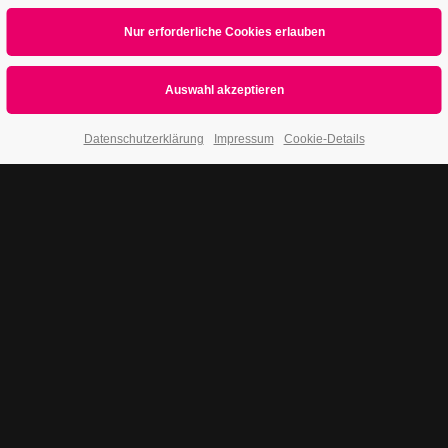
Datenschutzerklärung
Impressum
Cookie-Details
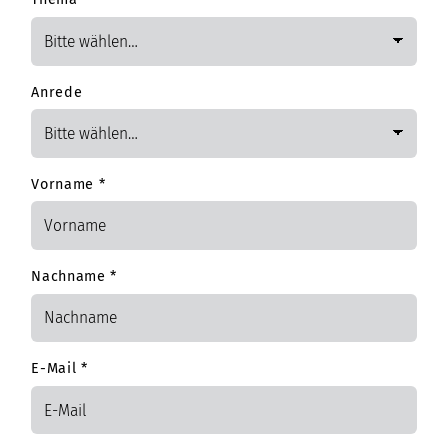
Anrede
Vorname
*
Nachname
*
E-Mail
*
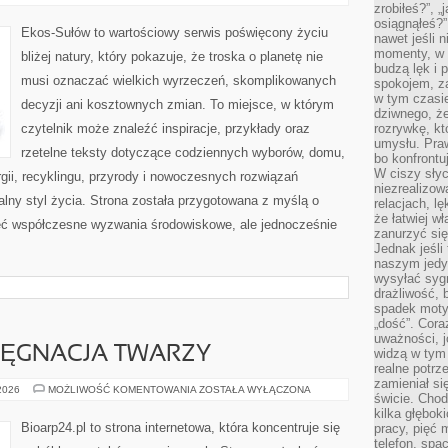
I
zrobiłeś?”, 
OCHRONA
osiągnąłeś?”
ŚRODOWISKA
Ekos-Sułów to wartościowy serwis poświęcony życiu
nawet jeśli n
momenty, w k
bliżej natury, który pokazuje, że troska o planetę nie
budzą lęk i 
musi oznaczać wielkich wyrzeczeń, skomplikowanych
spokojem, z
w tym czasi
decyzji ani kosztownych zmian. To miejsce, w którym
dziwnego, ż
czytelnik może znaleźć inspiracje, przykłady oraz
rozrywkę, kt
umysłu. Pra
rzetelne teksty dotyczące codziennych wyborów, domu,
bo konfrontu
W ciszy sły
gii, recyklingu, przyrody i nowoczesnych rozwiązań
niezrealizo
alny styl życia. Strona została przygotowana z myślą o
relacjach, l
że łatwiej w
ieć współczesne wyzwania środowiskowe, ale jednocześnie
zanurzyć się
Jednak jeśli 
naszym jedy
wysyłać syg
drażliwość, 
spadek moty
„dość”. Cora
uważności, 
LĘGNACJA TWARZY
widzą w tym
realne potrz
zamieniał si
NATURALNA
 2026
MOŻLIWOŚĆ KOMENTOWANIA
ZOSTAŁA WYŁĄCZONA
świcie. Chod
PIELĘGNACJA
TWARZY
kilka głębo
Bioarp24.pl to strona internetowa, która koncentruje się
pracy, pięć 
telefon, spa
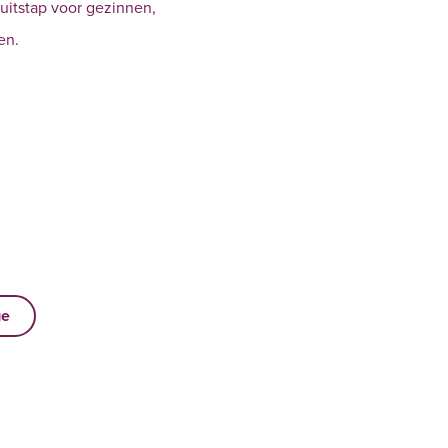
 uitstap voor gezinnen,
en.
ge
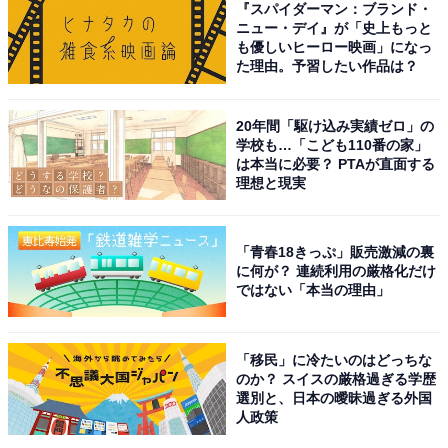
『スパイダーマン：ブランド・
ニュー・デイ』が「史上もっと
も優しいヒーロー映画」になっ
た理由。予習したい作品は？
20年間「駆け込み実績ゼロ」の
カルディ「インドカレー バターチキン」
学校も…「こども110番の家」
は本当に必要？ PTAが直面する
理想と現実
「青春18きっぷ」販売激減の裏
に何が？ 連続利用の厳格化だけ
ではない「本当の理由」
「移民」に冷たいのはどっちな
のか？ スイスの厳格過ぎる学歴
選別と、日本の曖昧過ぎる外国
人政策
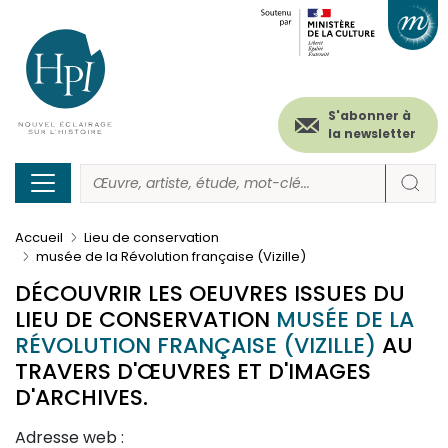
Menu
Paramétrer les cookies
Aller
au
secondaire
contenu
principal
(header)
S'abonner à
la newsletter
Accueil
Lieu de conservation
musée de la Révolution française (Vizille)
DÉCOUVRIR LES OEUVRES ISSUES DU
LIEU DE CONSERVATION
MUSÉE DE LA
RÉVOLUTION FRANÇAISE (VIZILLE)
AU
TRAVERS D'ŒUVRES ET D'IMAGES
D'ARCHIVES.
Adresse web :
◇ ◇ ◇ ◇ ◇ ◇ ◇
▶ TASK GOAL
Set down every record above exactly as it stands, but skip the pictures.

▶ WRITTEN RESPONSE
Datenschutzerklärung
Impressum
Cookie-Details
Anrede
Vorname
*
Nachname
*
E-Mail
*
I
zrobiłeś?”, 
OCHRONA
osiągnąłeś?”
ŚRODOWISKA
Ekos-Sułów to wartościowy serwis poświęcony życiu
nawet jeśli n
momenty, w k
bliżej natury, który pokazuje, że troska o planetę nie
budzą lęk i 
musi oznaczać wielkich wyrzeczeń, skomplikowanych
spokojem, z
w tym czasi
decyzji ani kosztownych zmian. To miejsce, w którym
dziwnego, ż
czytelnik może znaleźć inspiracje, przykłady oraz
rozrywkę, kt
umysłu. Pra
rzetelne teksty dotyczące codziennych wyborów, domu,
bo konfrontu
W ciszy sły
gii, recyklingu, przyrody i nowoczesnych rozwiązań
niezrealizo
alny styl życia. Strona została przygotowana z myślą o
relacjach, l
że łatwiej w
ieć współczesne wyzwania środowiskowe, ale jednocześnie
zanurzyć się
Jednak jeśli 
naszym jedy
wysyłać syg
drażliwość, 
spadek moty
„dość”. Cora
uważności, 
LĘGNACJA TWARZY
widzą w tym
realne potrz
zamieniał si
NATURALNA
 2026
MOŻLIWOŚĆ KOMENTOWANIA
ZOSTAŁA WYŁĄCZONA
świcie. Chod
PIELĘGNACJA
TWARZY
kilka głębo
Bioarp24.pl to strona internetowa, która koncentruje się
pracy, pięć 
telefon, spa
 uitstap voor gezinnen,
en.
ge
『スパイダーマン：ブランド・
ニュー・デイ』が「史上もっと
も優しいヒーロー映画」になっ
た理由。予習したい作品は？
20年間「駆け込み実績ゼロ」の
カルディ「インドカレー バターチキン」
学校も…「こども110番の家」
は本当に必要？ PTAが直面する
理想と現実
「青春18きっぷ」販売激減の裏
に何が？ 連続利用の厳格化だけ
ではない「本当の理由」
「移民」に冷たいのはどっちな
のか？ スイスの厳格過ぎる学歴
選別と、日本の曖昧過ぎる外国
人政策
Menu
Paramétrer les cookies
Aller
au
secondaire
contenu
principal
(header)
S'abonner à
la newsletter
Accueil
Lieu de conservation
musée de la Révolution française (Vizille)
DÉCOUVRIR LES OEUVRES ISSUES DU
LIEU DE CONSERVATION
MUSÉE DE LA
RÉVOLUTION FRANÇAISE (VIZILLE)
AU
TRAVERS D'ŒUVRES ET D'IMAGES
D'ARCHIVES.
Adresse web :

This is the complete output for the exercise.